Sur la colline de Pai où Guy range son matériel de nav­i­ga­tion. Il cui­sine un porc sauce cit­ron­nelle et lait de coco. D’autres Français sont invités. Un cou­ple qui vit dans la val­lée six mois par an. Jacques est sobre et réservé. Quand il par­le, les autres l’é­coutent. Sa femme par exem­ple. Un car­ac­tère. Vis­age bur­iné, épaules devant, coudes devant, et une gouaille! D’ailleurs, toute nuance de lan­gage sem­ble la gên­er. Si vous dites, “ils sor­taient ensem­ble”, elle traduit: “il bai­sait cette bom­basse”. Elle dans son élé­ment — n’y serait-elle pas que cela ne la gên­erait aucune­ment — puisque la con­ver­sa­tion porte sur le sexe et la nour­ri­t­ure. A croire que c’est là ce qui manque aux expa­triés. L’autre invité est un ancien ten­ancier de bar de Ménil­montant, qui tra­vaille, ce sont ses mots, “dans une obscure officine de l’E­tat à Paris”, et attend pour s’in­staller dans cette jun­gle que sa vieille maman meurt. Plus tard, le cou­ple racon­te son voy­age au Cam­bodge, tenu qu’il est, comme tous les touristes (Guy est à ce régime depuis trente ans) de quit­ter le ter­ri­toire nation­al tous les trois mois: une hor­reur! Pays dan­gereux, dis­ent-ils, peu­plé de voleurs, de chauf­fards et de cor­rom­pus.

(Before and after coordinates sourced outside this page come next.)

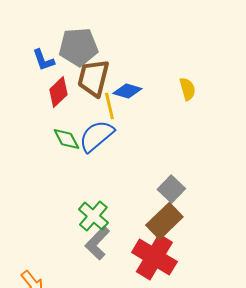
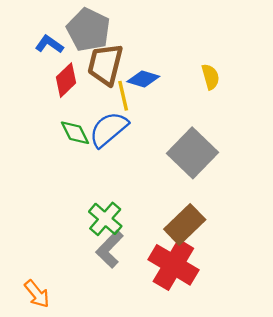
gray pentagon: (78, 47) -> (88, 30), turned 30
blue L-shape: (43, 60) -> (49, 44), turned 145
gray square: (171, 189) -> (193, 153), moved, size x1.6

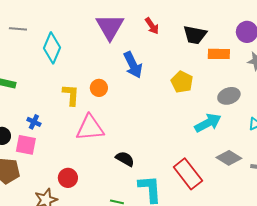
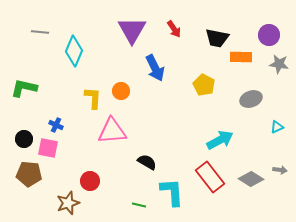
cyan arrow: (208, 123) -> (220, 140), moved
gray diamond: (229, 158) -> (251, 179), moved

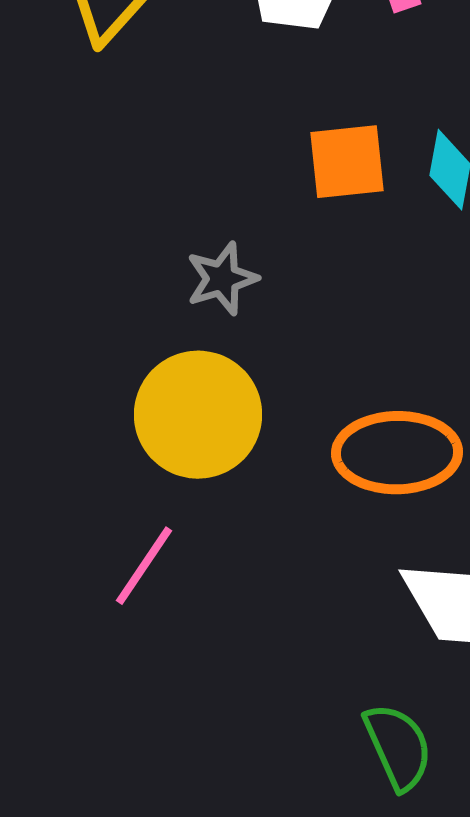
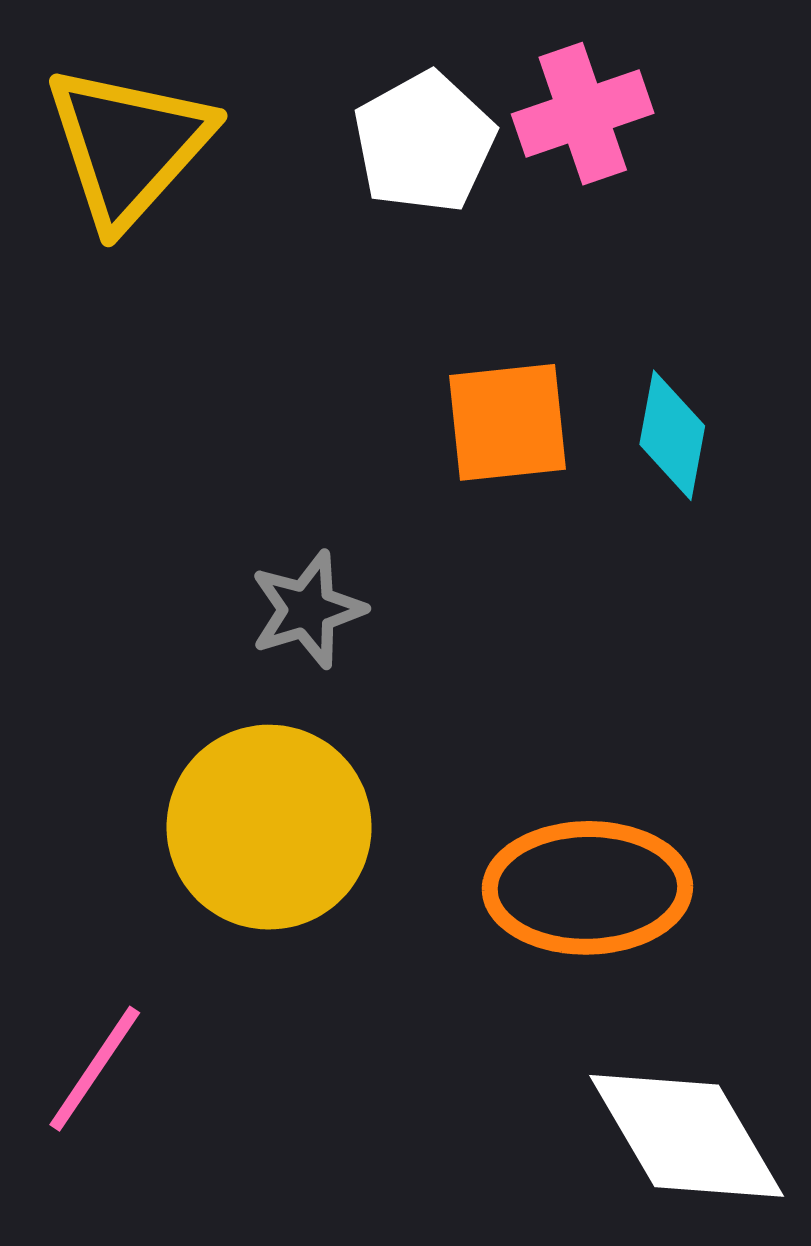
pink line: (144, 566) -> (95, 1069), moved

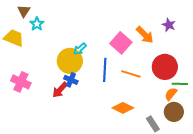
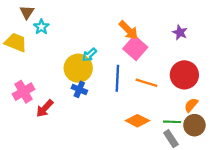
purple star: (169, 25) -> (180, 32), moved
orange arrow: (145, 35) -> (129, 30), moved
pink cross: (21, 82) -> (23, 92), turned 36
green line: (180, 84) -> (172, 122), moved
red arrow: (60, 90) -> (45, 108), moved

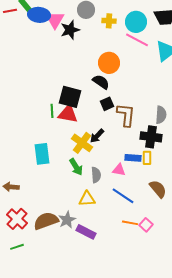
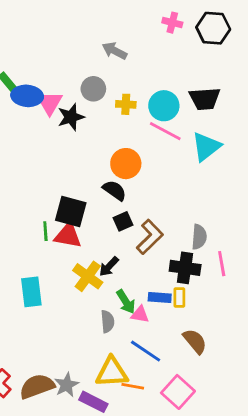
brown L-shape: (126, 115) -> (150, 237), turned 40
green arrow: (76, 167) -> (126, 302), moved
yellow triangle: (87, 199) -> (112, 372), moved, size x1.4
orange line: (130, 223) -> (133, 386), moved
pink square: (146, 225) -> (178, 392), size x1.6

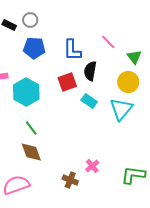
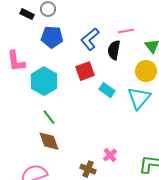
pink line: (108, 42) -> (126, 31), turned -56
blue L-shape: (72, 50) -> (90, 39), turned 50
black semicircle: (90, 71) -> (114, 50), moved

- C’est sim­ple, déclare France, nous ne nagions jamais ensem­ble. L’un des deux gar­dait les affaires tan­dis que l’autre prof­i­tait de la mer… et encore, en sur­veil­lant ses arrières.
L’a­mu­sant est que ces qua­tre per­son­nes se sont con­nues sur les bancs de l’é­cole, dans une com­mune mon­tag­neuse de Cor­rèze. Et soudain, les voici qui partage les derniers ragots sur leur vil­lage des Pyrénées.

Vérité

Au-dessus des cam­pagnes, chant d’un Muezzin. La Vérité. Chercher la vérité est impor­tant, ne pas la trou­ver est essentiel.